The wealth of information organisations were now gathering prompted yet another shift – this time towards a unified digital network which connected various business systems and processes. Armed with this newfound potential for connectivity, companies started shifting away from intermediaries and focused on establishing relationships directly with their customers.
Digital transformation as we know it today – a strategic approach rather than technological upgrade – was first defined in 2015 by Deloitte’s research on the most successful adoptions of DT at the time. From that point onwards, organisations have been backing up their digital ambitions by upskilling their teams and reshaping company culture to view digital transformation as an ongoing effort instead of a one-off project.
Far from simply converting information from traditional storage types into code, digitisation has revolutionised the world’s economy and ways in which we interact with businesses, as well as with each other.
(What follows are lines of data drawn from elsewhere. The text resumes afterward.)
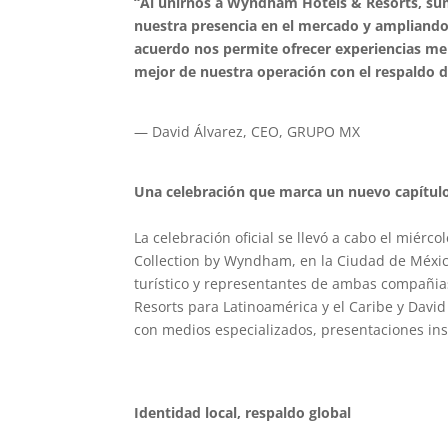
“Al unirnos a Wyndham Hotels & Resorts, sum
nuestra presencia en el mercado y ampliando
acuerdo nos permite ofrecer experiencias 
mejor de nuestra operación con el respaldo 
— David Álvarez, CEO, GRUPO MX
Una celebración que marca un nuevo capítul
La celebración oficial se llevó a cabo el mié
Collection by Wyndham, en la Ciudad de Méxic
turístico y representantes de ambas compañia
Resorts para Latinoamérica y el Caribe y Davi
con medios especializados, presentaciones inst
Identidad local, respaldo global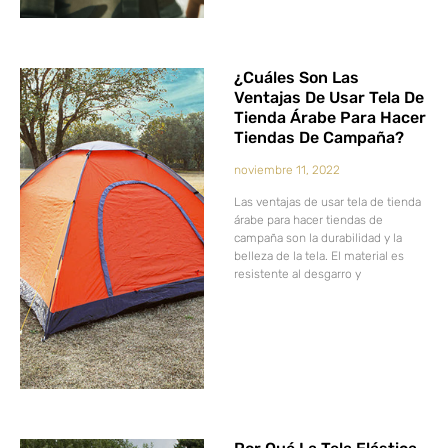
¿Cuáles Son Las
Ventajas De Usar Tela De
Tienda Árabe Para Hacer
Tiendas De Campaña?
noviembre 11, 2022
Las ventajas de usar tela de tienda
árabe para hacer tiendas de
campaña son la durabilidad y la
belleza de la tela. El material es
resistente al desgarro y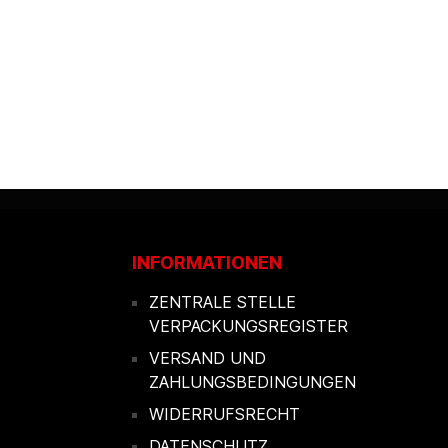
INFORMATIONEN
ZENTRALE STELLE
VERPACKUNGSREGISTER
VERSAND UND
ZAHLUNGSBEDINGUNGEN
WIDERRUFSRECHT
DATENSCHUTZ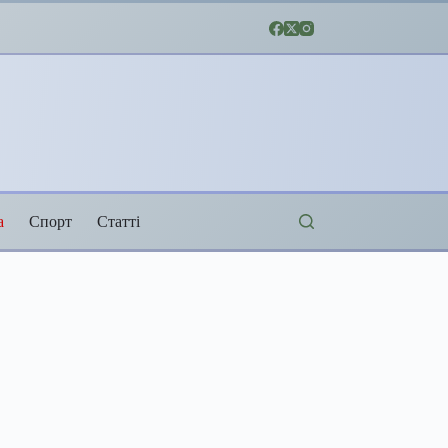
а
Спорт
Статті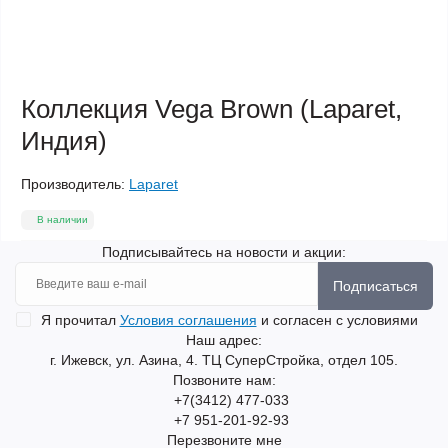
Коллекция Vega Brown (Laparet,
Индия)
Производитель:
Laparet
В наличии
Подписывайтесь на новости и акции:
Подписаться
Я прочитал
Условия соглашения
и согласен с условиями
Наш адрес:
г. Ижевск, ул. Азина, 4. ТЦ СуперСтройка, отдел 105.
Позвоните нам:
+7(3412) 477-033
+7 951-201-92-93
Перезвоните мне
From its conception in the 50s, through the leap in the 90s caused by the invention of the Web, and all the way into the 21st century, digital transformation has been gradually shaping all aspects of our lives.
Nowadays, companies across all industries are embracing digital transformation and adapting it to their individual needs. With continuous technological advancements and constantly evolving consumer demands, innovation is the new normal and to not take part is to fall behind.